• Task statement: Give the number of lines in the data below where the word "için" appears, and nothing besides.

Top of Data provided

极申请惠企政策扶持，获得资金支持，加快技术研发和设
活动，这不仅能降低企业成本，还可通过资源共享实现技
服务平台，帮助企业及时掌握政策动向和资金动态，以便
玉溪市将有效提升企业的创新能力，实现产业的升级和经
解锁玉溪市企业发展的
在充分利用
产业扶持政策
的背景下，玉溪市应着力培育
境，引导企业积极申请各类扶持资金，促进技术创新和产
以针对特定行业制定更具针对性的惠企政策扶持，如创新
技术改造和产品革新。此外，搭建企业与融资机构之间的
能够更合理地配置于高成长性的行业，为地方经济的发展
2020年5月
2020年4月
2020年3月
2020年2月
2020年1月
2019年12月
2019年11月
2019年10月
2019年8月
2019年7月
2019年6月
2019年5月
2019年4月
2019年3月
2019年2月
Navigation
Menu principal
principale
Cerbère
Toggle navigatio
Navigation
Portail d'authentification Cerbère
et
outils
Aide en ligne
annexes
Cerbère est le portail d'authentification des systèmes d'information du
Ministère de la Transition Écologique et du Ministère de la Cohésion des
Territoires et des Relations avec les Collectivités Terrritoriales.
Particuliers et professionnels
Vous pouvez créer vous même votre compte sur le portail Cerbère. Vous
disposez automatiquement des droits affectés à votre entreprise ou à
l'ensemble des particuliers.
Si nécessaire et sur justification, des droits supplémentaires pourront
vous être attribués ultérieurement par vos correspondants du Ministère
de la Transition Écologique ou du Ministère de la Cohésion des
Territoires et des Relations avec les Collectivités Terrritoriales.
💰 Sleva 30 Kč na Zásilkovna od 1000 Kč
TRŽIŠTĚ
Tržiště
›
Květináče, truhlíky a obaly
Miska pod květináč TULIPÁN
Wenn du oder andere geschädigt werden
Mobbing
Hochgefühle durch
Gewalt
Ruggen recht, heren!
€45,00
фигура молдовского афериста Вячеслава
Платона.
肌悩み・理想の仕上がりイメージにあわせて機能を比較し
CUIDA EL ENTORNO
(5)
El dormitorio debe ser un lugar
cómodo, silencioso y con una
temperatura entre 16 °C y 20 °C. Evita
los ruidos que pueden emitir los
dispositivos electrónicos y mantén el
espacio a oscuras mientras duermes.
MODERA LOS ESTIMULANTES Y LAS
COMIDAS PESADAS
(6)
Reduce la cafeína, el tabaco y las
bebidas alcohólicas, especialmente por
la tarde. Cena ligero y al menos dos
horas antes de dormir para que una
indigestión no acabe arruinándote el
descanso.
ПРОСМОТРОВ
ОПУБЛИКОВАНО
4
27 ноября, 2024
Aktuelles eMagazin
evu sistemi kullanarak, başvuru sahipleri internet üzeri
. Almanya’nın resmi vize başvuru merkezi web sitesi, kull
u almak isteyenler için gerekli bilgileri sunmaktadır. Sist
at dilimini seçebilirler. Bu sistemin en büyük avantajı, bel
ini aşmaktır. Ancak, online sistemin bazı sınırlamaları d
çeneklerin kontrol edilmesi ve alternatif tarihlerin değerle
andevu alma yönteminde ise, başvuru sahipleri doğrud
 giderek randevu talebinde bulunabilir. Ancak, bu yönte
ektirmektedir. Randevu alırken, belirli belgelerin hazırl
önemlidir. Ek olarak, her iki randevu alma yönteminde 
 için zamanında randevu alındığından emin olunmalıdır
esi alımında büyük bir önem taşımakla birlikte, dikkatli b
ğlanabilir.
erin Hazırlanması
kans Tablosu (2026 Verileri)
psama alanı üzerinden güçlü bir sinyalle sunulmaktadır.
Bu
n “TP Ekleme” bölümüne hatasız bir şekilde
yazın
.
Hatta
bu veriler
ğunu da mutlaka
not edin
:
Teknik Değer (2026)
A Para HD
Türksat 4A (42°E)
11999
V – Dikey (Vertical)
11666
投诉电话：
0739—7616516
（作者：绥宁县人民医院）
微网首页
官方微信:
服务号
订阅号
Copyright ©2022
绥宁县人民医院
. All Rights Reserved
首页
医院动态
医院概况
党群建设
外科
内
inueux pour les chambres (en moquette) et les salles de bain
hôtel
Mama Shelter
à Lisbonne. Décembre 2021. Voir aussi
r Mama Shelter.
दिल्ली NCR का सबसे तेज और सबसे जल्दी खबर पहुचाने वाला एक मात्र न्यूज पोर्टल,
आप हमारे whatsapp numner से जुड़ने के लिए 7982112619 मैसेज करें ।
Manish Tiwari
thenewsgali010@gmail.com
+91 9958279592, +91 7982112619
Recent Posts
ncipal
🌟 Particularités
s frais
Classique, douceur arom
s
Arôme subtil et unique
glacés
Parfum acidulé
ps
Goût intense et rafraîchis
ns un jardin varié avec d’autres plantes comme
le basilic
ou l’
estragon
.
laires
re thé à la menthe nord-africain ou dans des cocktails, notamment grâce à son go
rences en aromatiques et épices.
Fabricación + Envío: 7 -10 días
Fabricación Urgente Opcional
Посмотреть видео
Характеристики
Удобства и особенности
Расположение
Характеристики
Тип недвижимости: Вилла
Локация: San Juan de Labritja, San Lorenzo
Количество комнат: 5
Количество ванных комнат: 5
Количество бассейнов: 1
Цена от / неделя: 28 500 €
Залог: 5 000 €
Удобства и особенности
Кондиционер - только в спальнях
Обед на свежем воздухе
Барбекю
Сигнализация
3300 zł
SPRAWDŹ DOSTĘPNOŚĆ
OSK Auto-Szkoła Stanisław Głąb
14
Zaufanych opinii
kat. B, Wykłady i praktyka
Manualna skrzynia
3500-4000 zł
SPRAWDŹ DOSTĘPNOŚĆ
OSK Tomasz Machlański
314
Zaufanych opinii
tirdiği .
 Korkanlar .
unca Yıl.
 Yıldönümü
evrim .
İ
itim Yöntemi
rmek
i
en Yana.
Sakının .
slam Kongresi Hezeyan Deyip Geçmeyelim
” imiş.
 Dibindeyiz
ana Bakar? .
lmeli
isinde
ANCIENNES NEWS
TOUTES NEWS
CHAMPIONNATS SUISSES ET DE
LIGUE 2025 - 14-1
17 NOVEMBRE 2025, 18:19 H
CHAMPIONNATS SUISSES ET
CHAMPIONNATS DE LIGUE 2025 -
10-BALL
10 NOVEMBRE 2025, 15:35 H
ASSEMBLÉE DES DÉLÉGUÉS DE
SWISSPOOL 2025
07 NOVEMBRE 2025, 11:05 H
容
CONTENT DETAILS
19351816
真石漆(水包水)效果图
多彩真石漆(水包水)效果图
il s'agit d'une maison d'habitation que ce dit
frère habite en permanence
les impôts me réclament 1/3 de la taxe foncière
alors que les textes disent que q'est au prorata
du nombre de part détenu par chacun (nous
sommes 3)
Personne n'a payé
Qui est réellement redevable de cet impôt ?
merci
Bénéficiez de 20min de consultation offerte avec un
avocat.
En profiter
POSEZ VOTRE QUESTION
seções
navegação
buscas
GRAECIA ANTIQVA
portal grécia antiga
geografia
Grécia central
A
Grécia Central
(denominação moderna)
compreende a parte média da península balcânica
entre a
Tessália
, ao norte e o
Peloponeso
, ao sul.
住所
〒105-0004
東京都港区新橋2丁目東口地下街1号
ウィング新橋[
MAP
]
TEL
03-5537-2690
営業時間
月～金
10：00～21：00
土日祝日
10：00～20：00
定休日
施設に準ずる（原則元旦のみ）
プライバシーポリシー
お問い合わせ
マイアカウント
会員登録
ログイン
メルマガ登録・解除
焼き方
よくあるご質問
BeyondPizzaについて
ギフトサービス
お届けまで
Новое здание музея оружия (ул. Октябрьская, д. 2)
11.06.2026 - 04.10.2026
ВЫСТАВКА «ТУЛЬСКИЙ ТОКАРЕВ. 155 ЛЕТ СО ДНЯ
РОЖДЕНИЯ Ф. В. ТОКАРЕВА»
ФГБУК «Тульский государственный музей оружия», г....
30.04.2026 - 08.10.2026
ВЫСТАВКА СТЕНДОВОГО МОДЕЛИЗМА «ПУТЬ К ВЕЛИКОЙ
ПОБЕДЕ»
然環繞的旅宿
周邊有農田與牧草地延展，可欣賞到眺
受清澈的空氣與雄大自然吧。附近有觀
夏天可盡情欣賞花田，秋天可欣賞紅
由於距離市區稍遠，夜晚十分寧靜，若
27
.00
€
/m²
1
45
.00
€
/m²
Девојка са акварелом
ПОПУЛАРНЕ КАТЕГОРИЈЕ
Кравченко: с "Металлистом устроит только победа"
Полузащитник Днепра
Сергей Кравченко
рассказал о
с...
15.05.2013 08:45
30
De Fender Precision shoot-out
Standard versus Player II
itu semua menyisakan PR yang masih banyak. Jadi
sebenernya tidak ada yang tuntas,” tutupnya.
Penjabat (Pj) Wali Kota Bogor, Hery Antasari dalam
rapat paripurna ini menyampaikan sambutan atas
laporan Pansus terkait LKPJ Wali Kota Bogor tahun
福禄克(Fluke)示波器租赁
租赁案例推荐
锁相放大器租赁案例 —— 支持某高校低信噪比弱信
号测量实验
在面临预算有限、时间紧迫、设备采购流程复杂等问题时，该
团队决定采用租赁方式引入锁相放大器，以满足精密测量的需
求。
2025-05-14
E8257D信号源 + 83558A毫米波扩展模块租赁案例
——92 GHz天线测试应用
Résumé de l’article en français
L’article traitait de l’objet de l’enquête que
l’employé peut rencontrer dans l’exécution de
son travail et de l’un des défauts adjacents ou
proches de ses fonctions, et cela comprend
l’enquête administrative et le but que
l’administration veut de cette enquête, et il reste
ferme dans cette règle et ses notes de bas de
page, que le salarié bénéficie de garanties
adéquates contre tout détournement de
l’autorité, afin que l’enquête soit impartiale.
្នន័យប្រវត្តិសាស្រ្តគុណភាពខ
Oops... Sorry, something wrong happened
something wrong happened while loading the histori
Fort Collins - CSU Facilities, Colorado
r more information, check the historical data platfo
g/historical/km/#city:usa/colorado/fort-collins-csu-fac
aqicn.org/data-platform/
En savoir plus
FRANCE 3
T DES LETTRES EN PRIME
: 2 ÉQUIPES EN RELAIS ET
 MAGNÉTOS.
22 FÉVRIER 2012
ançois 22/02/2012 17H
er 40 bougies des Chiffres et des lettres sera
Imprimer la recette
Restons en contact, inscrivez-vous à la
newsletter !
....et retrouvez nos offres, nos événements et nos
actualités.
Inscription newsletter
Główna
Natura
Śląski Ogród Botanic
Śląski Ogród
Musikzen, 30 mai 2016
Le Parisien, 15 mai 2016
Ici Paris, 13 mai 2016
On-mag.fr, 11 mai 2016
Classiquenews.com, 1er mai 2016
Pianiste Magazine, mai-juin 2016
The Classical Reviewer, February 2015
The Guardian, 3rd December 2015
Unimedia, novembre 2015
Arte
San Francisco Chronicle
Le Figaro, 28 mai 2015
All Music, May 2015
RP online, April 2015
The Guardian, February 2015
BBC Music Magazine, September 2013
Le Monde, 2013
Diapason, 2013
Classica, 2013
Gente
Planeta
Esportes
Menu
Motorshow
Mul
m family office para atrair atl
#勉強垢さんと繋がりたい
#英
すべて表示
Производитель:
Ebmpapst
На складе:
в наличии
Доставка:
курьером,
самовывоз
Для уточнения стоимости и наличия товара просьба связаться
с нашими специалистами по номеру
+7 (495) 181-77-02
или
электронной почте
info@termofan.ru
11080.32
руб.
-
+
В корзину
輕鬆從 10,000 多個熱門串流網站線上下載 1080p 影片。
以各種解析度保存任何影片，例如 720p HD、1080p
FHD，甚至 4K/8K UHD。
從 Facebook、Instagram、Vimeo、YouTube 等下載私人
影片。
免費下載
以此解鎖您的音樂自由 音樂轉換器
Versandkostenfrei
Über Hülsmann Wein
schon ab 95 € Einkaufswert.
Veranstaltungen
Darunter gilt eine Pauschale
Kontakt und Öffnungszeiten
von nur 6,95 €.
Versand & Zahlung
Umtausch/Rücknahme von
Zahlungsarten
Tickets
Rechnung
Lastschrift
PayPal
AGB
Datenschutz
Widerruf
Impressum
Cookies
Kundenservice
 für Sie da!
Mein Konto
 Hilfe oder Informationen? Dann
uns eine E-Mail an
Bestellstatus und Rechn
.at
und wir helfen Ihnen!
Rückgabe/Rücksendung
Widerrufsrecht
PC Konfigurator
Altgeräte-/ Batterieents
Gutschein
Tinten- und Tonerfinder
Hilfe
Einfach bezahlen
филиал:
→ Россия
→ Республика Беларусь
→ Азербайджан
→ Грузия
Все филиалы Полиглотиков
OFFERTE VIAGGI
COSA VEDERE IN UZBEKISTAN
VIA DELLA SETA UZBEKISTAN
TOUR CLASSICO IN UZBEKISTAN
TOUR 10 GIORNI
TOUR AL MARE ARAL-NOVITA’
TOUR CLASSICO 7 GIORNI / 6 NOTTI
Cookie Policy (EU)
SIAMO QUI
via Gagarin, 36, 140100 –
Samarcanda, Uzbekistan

Bottom of Data provided

• Response for this exercise: 2